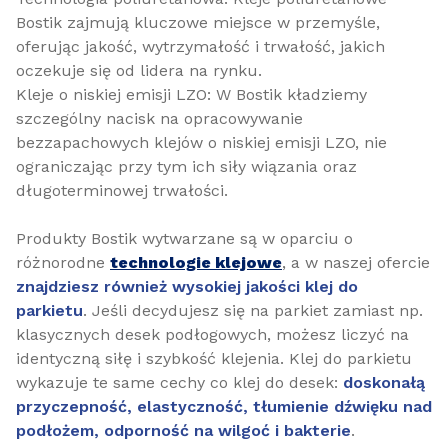
Bostik zajmują kluczowe miejsce w przemyśle,
oferując jakość, wytrzymałość i trwałość, jakich
oczekuje się od lidera na rynku.
Kleje o niskiej emisji LZO: W Bostik kładziemy
szczególny nacisk na opracowywanie
bezzapachowych klejów o niskiej emisji LZO, nie
ograniczając przy tym ich siły wiązania oraz
długoterminowej trwałości.
Produkty Bostik wytwarzane są w oparciu o
różnorodne
technologie klejowe
, a w naszej ofercie
znajdziesz również wysokiej jakości klej do
parkietu
. Jeśli decydujesz się na parkiet zamiast np.
klasycznych desek podłogowych, możesz liczyć na
identyczną siłę i szybkość klejenia. Klej do parkietu
wykazuje te same cechy co klej do desek:
doskonałą
przyczepność, elastyczność, tłumienie dźwięku nad
podłożem, odporność na wilgoć i bakterie
.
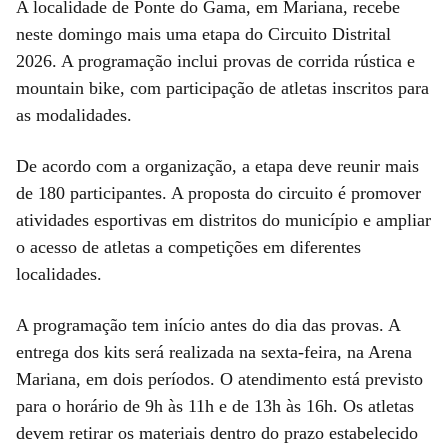
A localidade de Ponte do Gama, em Mariana, recebe
neste domingo mais uma etapa do Circuito Distrital
2026. A programação inclui provas de corrida rústica e
mountain bike, com participação de atletas inscritos para
as modalidades.
De acordo com a organização, a etapa deve reunir mais
de 180 participantes. A proposta do circuito é promover
atividades esportivas em distritos do município e ampliar
o acesso de atletas a competições em diferentes
localidades.
A programação tem início antes do dia das provas. A
entrega dos kits será realizada na sexta-feira, na Arena
Mariana, em dois períodos. O atendimento está previsto
para o horário de 9h às 11h e de 13h às 16h. Os atletas
devem retirar os materiais dentro do prazo estabelecido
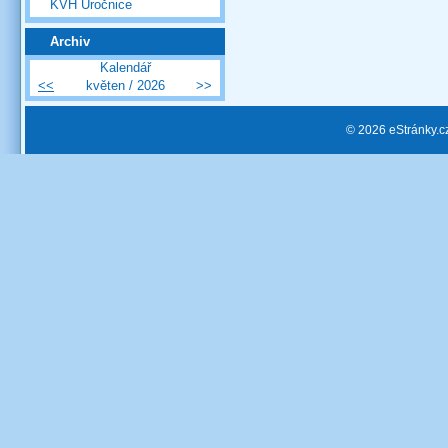
KVH Úročnice
Archiv
Kalendář
<<
květen / 2026
>>
© 2026 eStránky.c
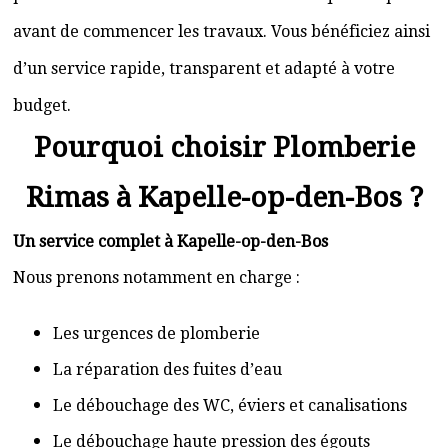
avant de commencer les travaux. Vous bénéficiez ainsi
d’un service rapide, transparent et adapté à votre
budget.
Pourquoi choisir Plomberie
Rimas à Kapelle-op-den-Bos ?
Un service complet à Kapelle-op-den-Bos
Nous prenons notamment en charge :
Les urgences de plomberie
La réparation des fuites d’eau
Le débouchage des WC, éviers et canalisations
Le débouchage haute pression des égouts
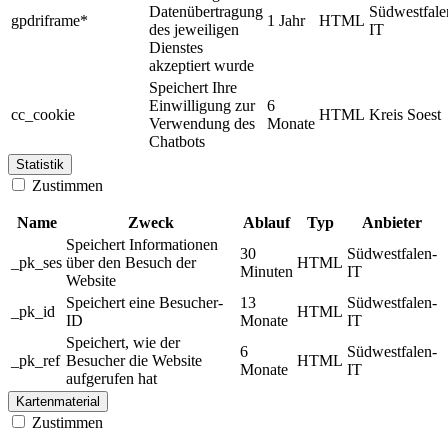
Datenübertragung
Südwestfale
gpdriframe*
1 Jahr
HTML
des jeweiligen
IT
Dienstes
akzeptiert wurde
Speichert Ihre
Einwilligung zur
6
cc_cookie
HTML
Kreis Soest
Verwendung des
Monate
Chatbots
Statistik
Zustimmen
Name
Zweck
Ablauf
Typ
Anbieter
Speichert Informationen
30
Südwestfalen-
_pk_ses
über den Besuch der
HTML
Minuten
IT
Website
Speichert eine Besucher-
13
Südwestfalen-
_pk_id
HTML
ID
Monate
IT
Speichert, wie der
6
Südwestfalen-
_pk_ref
Besucher die Website
HTML
Monate
IT
aufgerufen hat
Kartenmaterial
Zustimmen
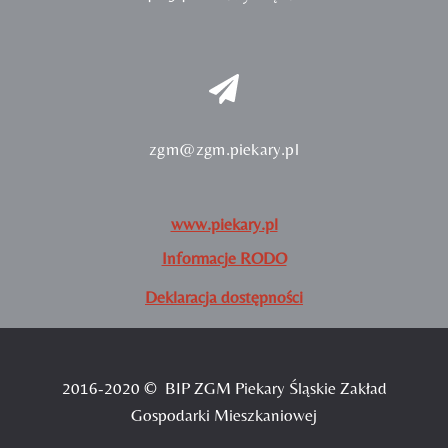
zgm@zgm.piekary.pl
www.piekary.pl
Informacje RODO
Deklaracja dostępności
2016-2020 © BIP ZGM Piekary Śląskie Zakład
Gospodarki Mieszkaniowej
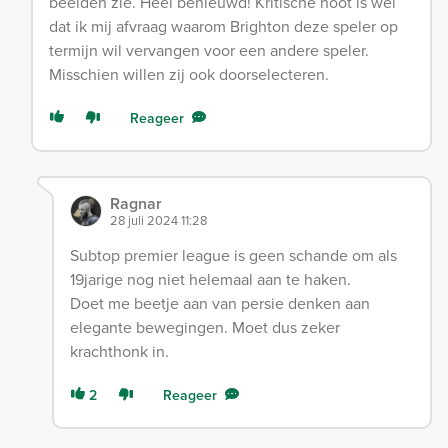
beelden zie. Heel benieuwd! Kritische noot is wel
dat ik mij afvraag waarom Brighton deze speler op
termijn wil vervangen voor een andere speler.
Misschien willen zij ook doorselecteren.
Reageer
Ragnar
28 juli 2024 11:28
Subtop premier league is geen schande om als
19jarige nog niet helemaal aan te haken.
Doet me beetje aan van persie denken aan
elegante bewegingen. Moet dus zeker
krachthonk in.
2
Reageer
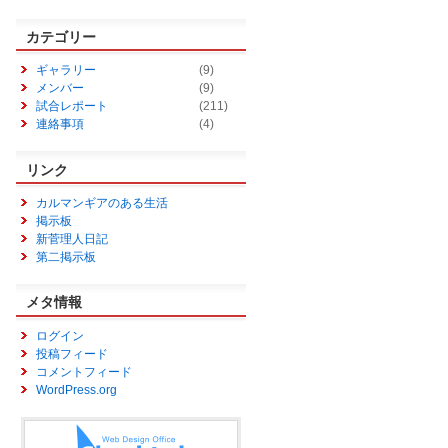
カテゴリー
ギャラリー
(9)
メンバー
(9)
試合レポート
(211)
連絡事項
(4)
リンク
カルマンギアのある生活
掲示板
新菅理人日記
第二掲示板
メタ情報
ログイン
投稿フィード
コメントフィード
WordPress.org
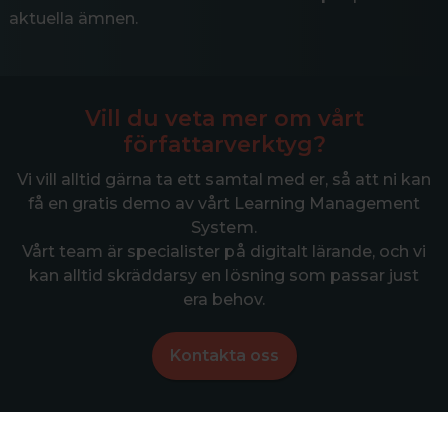
aktuella ämnen.
Vill du veta mer om vårt
författarverktyg?
Vi vill alltid gärna ta ett samtal med er, så att ni kan
få en gratis demo av vårt Learning Management
System.
Vårt team är specialister på digitalt lärande, och vi
kan alltid skräddarsy en lösning som passar just
era behov.
Kontakta oss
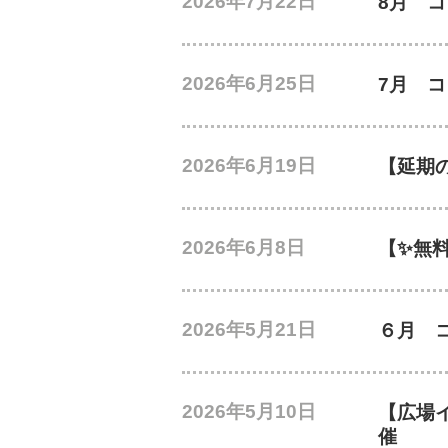
2026年7月22日
8月 
2026年6月25日
7月 
2026年6月19日
【延期
2026年6月8日
【✨無
2026年5月21日
６月 
2026年5月10日
【広場
催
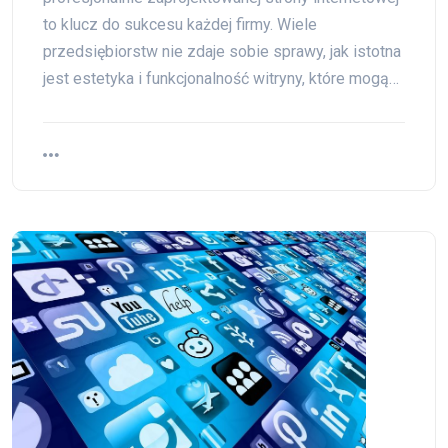
to klucz do sukcesu każdej firmy. Wiele
przedsiębiorstw nie zdaje sobie sprawy, jak istotna
jest estetyka i funkcjonalność witryny, które mogą…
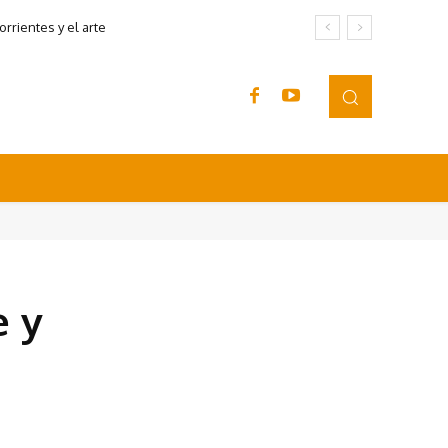
rrientes y el arte
e y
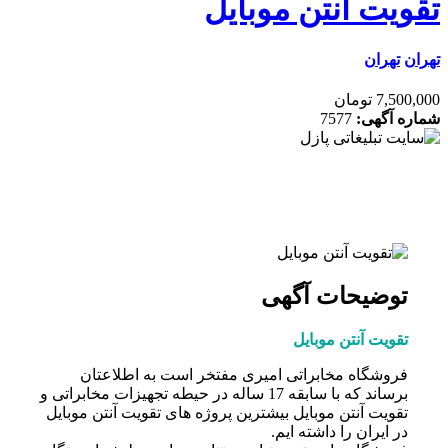
ویت آنتن موبایل
ن
تهران
7, تومان
ه آگهی:
7577
توضیحات آگهی
تقویت آنتن موبایل
فروشگاه مخابراتی امیری مفتخر است به اطلاعتان
برساند که با سابقه 17 ساله در حیطه تجهیزات مخابراتی و
تقویت آنتن موبایل بیشترین پروژه های تقویت آنتن موبایل
در ایران را داشته ایم.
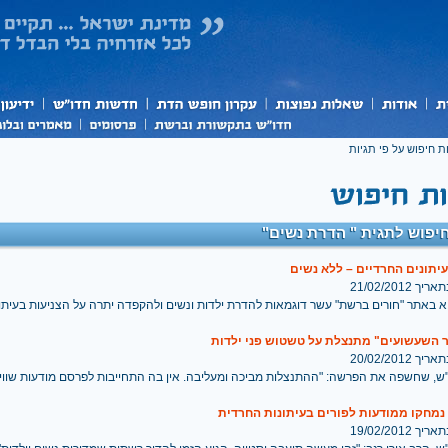
ת חיפוש על פי תגיות
יפוש לתגית " הדרת נשים"
יתונים החרדיים – ללא נשים
 21/02/2012
א באתר "חורים ברשת" עשר דוגמאות להדרת ילדות ונשים ולהקפדה יתרה על הצניעות בעיתו
 השעשועים" מתנצלת על טשטוש פני ילדות
 20/02/2012
"ש, שחשפה את הפרשה: "ההתנצלות מביכה ומעליבה. אין בה התחייבות לפרסם מודעות שוויו
 נמחקו ממודעות לפורים בעיתונות החרדית
 19/02/2012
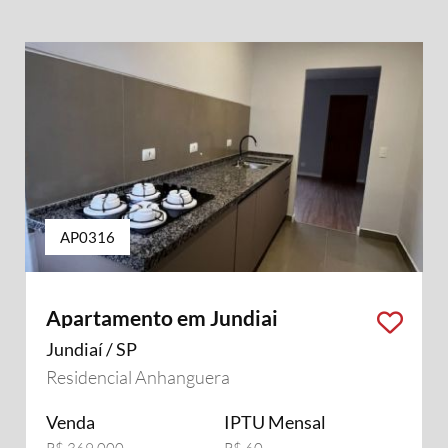
AP0316
Apartamento em Jundiai
Jundiaí / SP
Residencial Anhanguera
Venda
IPTU Mensal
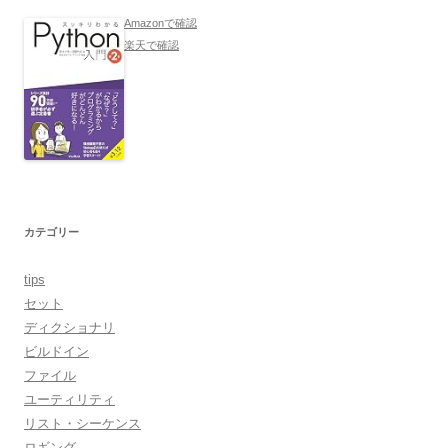
Amazonで確認
楽天で確認
カテゴリー
tips
セット
ディクショナリ
ビルドイン
ファイル
ユーティリティ
リスト・シーケンス
ロギング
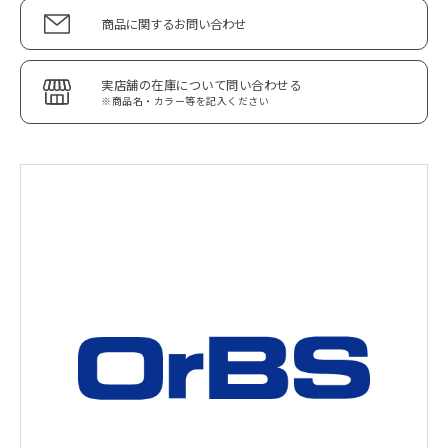
商品に関するお問い合わせ
実店舗の在庫について問い合わせる
※商品名・カラー等を記入ください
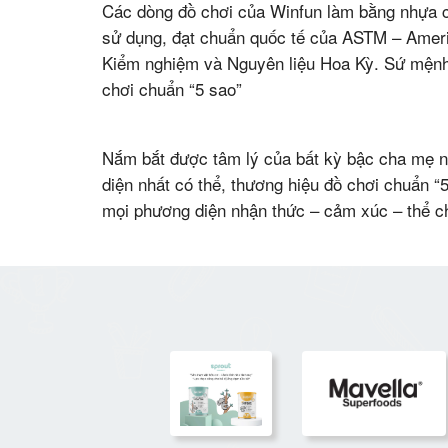
Các dòng đồ chơi của Winfun làm bằng nhựa c
sử dụng, đạt chuẩn quốc tế của ASTM – Americ
Kiểm nghiệm và Nguyên liệu Hoa Kỳ. Sứ mệnh g
chơi chuẩn “5 sao”
Nắm bắt được tâm lý của bất kỳ bậc cha mẹ 
diện nhất có thể, thương hiệu đồ chơi chuẩn “5
mọi phương diện nhận thức – cảm xúc – thể c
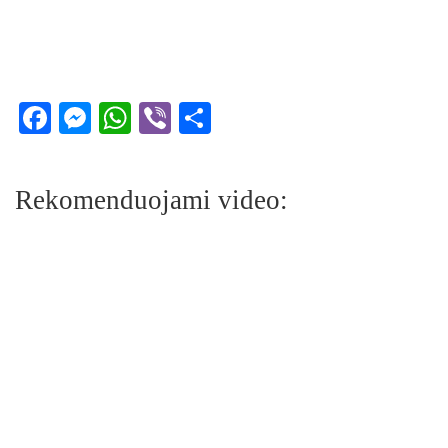
Facebook
Messenger
WhatsApp
Viber
Share
Rekomenduojami video:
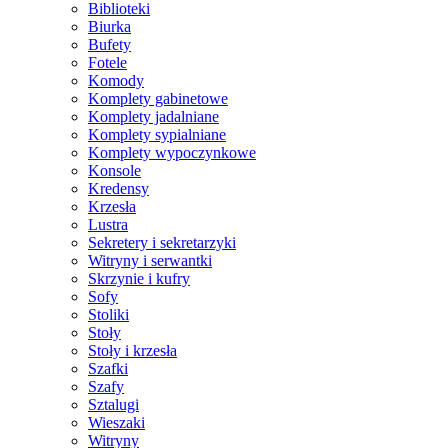
Biblioteki
Biurka
Bufety
Fotele
Komody
Komplety gabinetowe
Komplety jadalniane
Komplety sypialniane
Komplety wypoczynkowe
Konsole
Kredensy
Krzesła
Lustra
Sekretery i sekretarzyki
Witryny i serwantki
Skrzynie i kufry
Sofy
Stoliki
Stoły
Stoły i krzesła
Szafki
Szafy
Sztalugi
Wieszaki
Witryny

§

Task goal: A single figure is required: the number of lines above in which the word "تقویت" occurs.

Result of this exercise: 2